あとから考えればパッケージでホテルにたのんだほうが
どんなにか楽だったのだが、なぜか近所で、自分たちで用意しよう、と
無言のうちに決めていた。
結婚式は家から徒歩5分のところにある根津神社、
食事会は森鴎外の旧居がある水月ホテル鴎外荘にした。
これはもうほぼ一択だったのだが、あとから考えると、準備に時間がないなかで
ほぼ全ての準備を徒歩&チャリで移動できるというのは大変助かった。
■ 式
つつじ祭がはじまっているので、式は午前中のみ。
集合が午前九時になってしまい、遠方から来てくれた親族たちは
大変だったことと思う。これは反省点。
わたしと母は早朝から神社で支度をする
まな板の上の鯉状態で、テキパキと演歌歌手のような絢爛豪華な装いに仕立て上げていただき
神社の前庭でスナップを撮ったり、集合写真を撮ったり
控え室で親族紹介をしたり。思いのほかゆったり、みんなと会話をしつつ過ごす。
根津神社の控え室は畳敷きの大広間で、よく手入れされた庭が見え、とてもよい。
神社では、式のリハーサル(約3分)をやって、いきなり本番。
式はさらっと終わり、鴎外荘までの移動は人力俥で。
実家の前の坂をよいしょよいしょと登っている音羽屋さんを凸撃でつかまえて
アポを取り、わたしたちと、あと両家の両親をのせるために3基用意していただいたのだ。

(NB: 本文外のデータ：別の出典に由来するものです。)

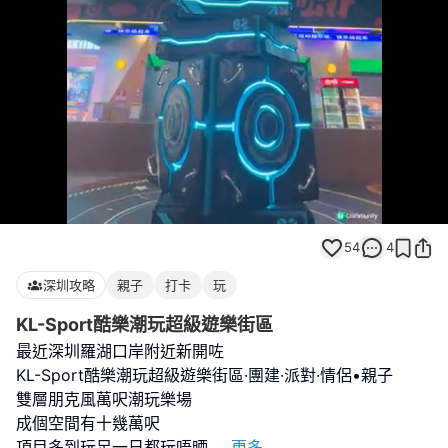
Loaded
:
Unmute
100.00%
54
4
深圳攻略
親子
打卡
玩
KL-Sport酷樂潮玩超級遊樂街區
最近深圳羅湖口岸附近新開咗
KL-Sport酷樂潮玩超級遊樂街區·團建·派對·情侶•親子
雙層朋克風萬呎潮玩樂場
成個空間有十幾萬呎
項目多到玩足一日都玩唔晒
...
更多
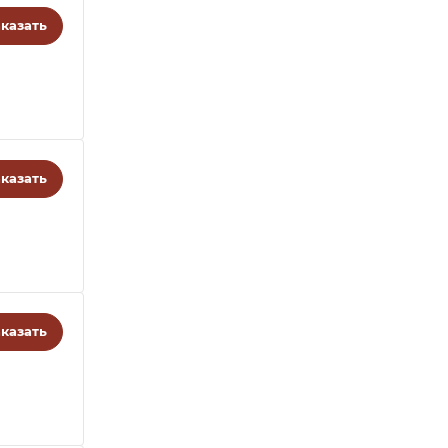
казать
казать
казать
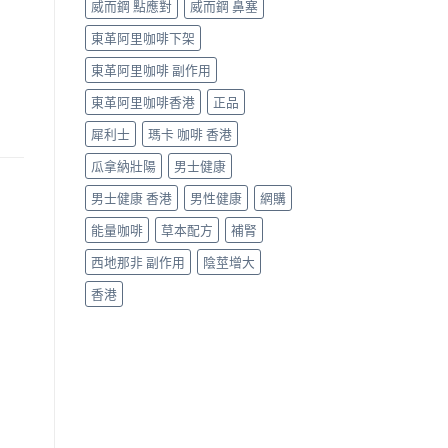
威而鋼 點應對
威而鋼 鼻塞
東革阿里咖啡下架
東革阿里咖啡 副作用
東革阿里咖啡香港
正品
犀利士
瑪卡 咖啡 香港
瓜拿納壯陽
男士健康
男士健康 香港
男性健康
網購
能量咖啡
草本配方
補腎
西地那非 副作用
陰莖增大
香港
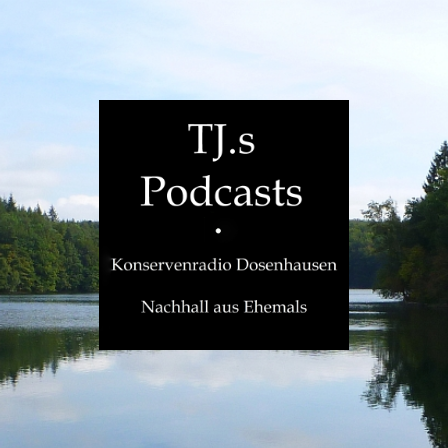
TJ.s
Podcasts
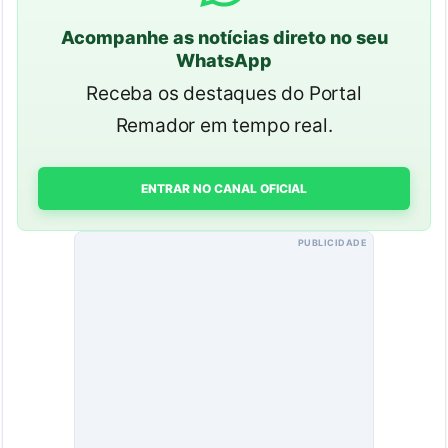
Acompanhe as notícias direto no seu
WhatsApp
Receba os destaques do Portal
Remador em tempo real.
ENTRAR NO CANAL OFICIAL
PUBLICIDADE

結婚式用に飾り付けた人力俥にのって、木遣りを流しながらゆっくりと正門から出る。
不忍通りを進んでいくと祭の人や沿道の人がみんなおめでとう!と言いながら
見送ってくれて嬉しかった。
まさかのアトラクション付きで家族も楽しかったようで、これは成功。
■ 食事会
司会進行も自分たちで、招待状も席次表も手作りで(by 浅草橋シモジマ)
披露宴というにはささやかすぎるので「食事会」ということで。
神社の控え室で食事会をすることもできたのだが
やはり熱いものは熱いまま、冷たいものは冷たいまま提供したいという
だんなさんの意向により(さすが調理人)鴎外荘で食事会。
親戚のちびっこたちがみんなで一輪ずつお花をくれたのが可愛くて嬉しかった。
■ パーティー
それから浅草に移動して、アサヒビールの最上階にある「レストランアラスカ」でパーティー!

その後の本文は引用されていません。